There's more heartbreak for us as readers when it comes to Nell once the First World War starts. For me, it seemed there were two parts of the book, the first part that deals with Suffrage, and the second that deals with the war, and where Suffrage has to take a back foot. The war affects all three characters, but Nell more so. Things a Bright Girl Can Do tells us the story of the war that we don't hear. I knew the war was hard for the people at home, what with rationing and evacuation, but I never realised just how terrible it could be. When you're poor, and the breadwinner of the family is called up, it's devastating. Not only are you worried about your husband/father, but you're also worried about how you can survive. During war, the price of everything goes up. Jobs are lost because, in the case of Nell's job at a jam factory, who cares about jam now? It was mostly sold to the Germans, so no-one is going to buy, and most of the top men in the company are now at war, so the factory is closed. So many jobs are lost. There are so many women who are out seeking work, but not enough jobs to go round. Possessions had to be pawned, even when you have practically nothing anyway, right down to your bedstead. Appeals for help were made, but too many people needed help. No work, meant no money, and no money meant no food and no coal, and not paying the rent. God forbid you get ill, because there's no way to pay the doctor's bills. Reading about Nell's experiences of the war was horrific.
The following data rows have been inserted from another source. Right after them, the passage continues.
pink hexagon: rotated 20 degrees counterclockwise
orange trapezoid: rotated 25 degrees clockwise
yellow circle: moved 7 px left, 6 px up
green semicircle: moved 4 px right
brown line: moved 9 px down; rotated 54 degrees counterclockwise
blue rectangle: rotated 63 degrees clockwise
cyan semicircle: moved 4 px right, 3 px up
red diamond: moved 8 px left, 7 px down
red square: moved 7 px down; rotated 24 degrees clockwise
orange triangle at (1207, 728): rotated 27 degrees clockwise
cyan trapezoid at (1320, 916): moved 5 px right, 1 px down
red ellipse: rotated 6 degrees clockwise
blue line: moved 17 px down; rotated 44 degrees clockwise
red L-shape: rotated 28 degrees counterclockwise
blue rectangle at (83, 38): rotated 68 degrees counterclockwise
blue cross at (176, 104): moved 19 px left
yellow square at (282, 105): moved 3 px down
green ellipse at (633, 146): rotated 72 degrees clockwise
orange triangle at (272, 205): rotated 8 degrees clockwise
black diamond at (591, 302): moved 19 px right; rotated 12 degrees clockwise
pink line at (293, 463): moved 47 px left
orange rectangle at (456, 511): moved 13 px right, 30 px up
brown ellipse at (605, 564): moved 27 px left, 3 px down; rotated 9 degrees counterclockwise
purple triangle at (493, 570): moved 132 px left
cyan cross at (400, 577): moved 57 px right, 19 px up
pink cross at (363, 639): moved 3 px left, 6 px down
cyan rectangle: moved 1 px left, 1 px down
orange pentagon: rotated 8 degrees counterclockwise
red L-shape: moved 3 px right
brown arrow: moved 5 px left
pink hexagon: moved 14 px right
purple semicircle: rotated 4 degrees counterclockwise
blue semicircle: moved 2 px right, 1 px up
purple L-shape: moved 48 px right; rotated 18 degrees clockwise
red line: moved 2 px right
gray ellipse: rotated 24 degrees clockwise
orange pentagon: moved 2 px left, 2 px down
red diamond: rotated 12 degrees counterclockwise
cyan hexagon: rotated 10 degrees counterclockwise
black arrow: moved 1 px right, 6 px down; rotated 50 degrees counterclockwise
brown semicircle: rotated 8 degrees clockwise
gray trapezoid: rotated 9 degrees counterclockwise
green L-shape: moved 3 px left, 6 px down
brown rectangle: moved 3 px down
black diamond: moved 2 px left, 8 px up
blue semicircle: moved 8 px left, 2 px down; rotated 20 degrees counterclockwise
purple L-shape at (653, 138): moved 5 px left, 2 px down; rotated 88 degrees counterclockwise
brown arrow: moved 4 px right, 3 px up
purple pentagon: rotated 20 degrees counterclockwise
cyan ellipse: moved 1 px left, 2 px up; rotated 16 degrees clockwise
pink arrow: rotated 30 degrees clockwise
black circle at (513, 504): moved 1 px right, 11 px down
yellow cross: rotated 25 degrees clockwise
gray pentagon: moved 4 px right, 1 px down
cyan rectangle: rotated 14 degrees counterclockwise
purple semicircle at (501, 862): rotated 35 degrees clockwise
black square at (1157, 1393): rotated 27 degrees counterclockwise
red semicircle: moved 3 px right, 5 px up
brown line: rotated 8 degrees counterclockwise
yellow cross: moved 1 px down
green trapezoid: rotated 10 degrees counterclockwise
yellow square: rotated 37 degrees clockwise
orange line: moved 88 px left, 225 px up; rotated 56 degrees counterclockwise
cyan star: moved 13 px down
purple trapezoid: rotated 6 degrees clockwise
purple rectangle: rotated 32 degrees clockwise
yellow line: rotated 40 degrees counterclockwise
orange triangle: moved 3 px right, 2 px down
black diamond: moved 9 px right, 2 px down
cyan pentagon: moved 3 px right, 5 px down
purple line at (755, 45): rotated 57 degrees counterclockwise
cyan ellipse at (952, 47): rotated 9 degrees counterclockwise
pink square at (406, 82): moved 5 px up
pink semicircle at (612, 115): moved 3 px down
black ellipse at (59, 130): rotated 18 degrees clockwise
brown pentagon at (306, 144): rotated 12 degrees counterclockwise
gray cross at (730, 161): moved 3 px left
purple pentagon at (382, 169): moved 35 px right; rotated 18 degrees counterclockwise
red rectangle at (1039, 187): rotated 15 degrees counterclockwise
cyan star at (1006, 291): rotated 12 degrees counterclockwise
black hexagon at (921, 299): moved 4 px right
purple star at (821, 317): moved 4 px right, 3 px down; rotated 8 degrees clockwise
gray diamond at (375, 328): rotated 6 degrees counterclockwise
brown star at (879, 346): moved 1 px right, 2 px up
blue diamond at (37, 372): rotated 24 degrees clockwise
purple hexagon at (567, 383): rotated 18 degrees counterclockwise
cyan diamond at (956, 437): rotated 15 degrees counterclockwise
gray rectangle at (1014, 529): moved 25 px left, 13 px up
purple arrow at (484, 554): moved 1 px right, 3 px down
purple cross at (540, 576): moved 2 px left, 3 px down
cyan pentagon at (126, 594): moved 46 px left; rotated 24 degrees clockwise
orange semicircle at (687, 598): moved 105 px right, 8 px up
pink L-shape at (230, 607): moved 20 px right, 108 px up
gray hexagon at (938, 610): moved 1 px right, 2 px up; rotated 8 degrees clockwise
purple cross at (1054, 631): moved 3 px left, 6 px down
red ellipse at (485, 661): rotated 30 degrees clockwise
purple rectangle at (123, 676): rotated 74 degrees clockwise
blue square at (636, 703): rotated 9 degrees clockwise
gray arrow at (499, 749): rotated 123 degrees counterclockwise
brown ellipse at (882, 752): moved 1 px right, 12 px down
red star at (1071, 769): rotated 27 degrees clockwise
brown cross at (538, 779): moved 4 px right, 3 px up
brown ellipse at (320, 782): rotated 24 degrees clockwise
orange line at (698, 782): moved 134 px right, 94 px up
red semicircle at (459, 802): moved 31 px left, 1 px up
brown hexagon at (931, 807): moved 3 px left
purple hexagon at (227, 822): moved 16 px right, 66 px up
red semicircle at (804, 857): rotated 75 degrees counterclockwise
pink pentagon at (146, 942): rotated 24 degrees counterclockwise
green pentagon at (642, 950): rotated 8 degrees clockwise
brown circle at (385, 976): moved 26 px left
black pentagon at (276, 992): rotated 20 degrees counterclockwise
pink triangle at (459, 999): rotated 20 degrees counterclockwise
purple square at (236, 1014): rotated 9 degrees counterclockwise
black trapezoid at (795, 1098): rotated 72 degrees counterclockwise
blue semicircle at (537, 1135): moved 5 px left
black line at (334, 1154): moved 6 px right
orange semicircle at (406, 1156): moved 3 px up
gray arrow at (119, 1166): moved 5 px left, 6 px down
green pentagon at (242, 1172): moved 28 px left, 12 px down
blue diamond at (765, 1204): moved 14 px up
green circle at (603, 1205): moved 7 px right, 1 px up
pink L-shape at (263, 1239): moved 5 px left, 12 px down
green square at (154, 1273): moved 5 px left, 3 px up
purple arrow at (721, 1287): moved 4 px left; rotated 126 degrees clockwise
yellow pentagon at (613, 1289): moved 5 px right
May isn't struggling as much as Nell, of course, and although she offers to help, Nell refuses charity. But even May's family has very little food now, and her mum is gone all the time on her various committees to try and stop the war. As pacifists, they are completely against the war. May is vocal about it, and is treated terribly by the people at school. She loses friends, and is bullied. When her mother complains, the school pretty much says, "Well, if she's going to be unpatriotic, what do you expect?" I really, really struggled with May. I respected her views, but she doesn't seem to want to respect anyone else's. She and Nell get into a huge fight when Nell finally gets a job in a munitions factory, telling her she shouldn't accept it, because it's wrong - no matter that it's the only job she can find, no matter that her family is in dire straits, no matter that her younger brother has pneumonia. No matter that if the soldiers don't have weapons to fight back with, they will be killed by the Germans, including Nell's father. Nell simply shouldn't take the job, and May feels betrayed that Nell is even considering it. This, on top of thinking bitchily about how Nell hadn't realised that things at school were terrible for May and not asking her about it, when there's a very strong chance her family could be kicked out of their home or starve or die from illness... it was just too much. I did not like that girl in that moment, and I haven't really forgiven her for it.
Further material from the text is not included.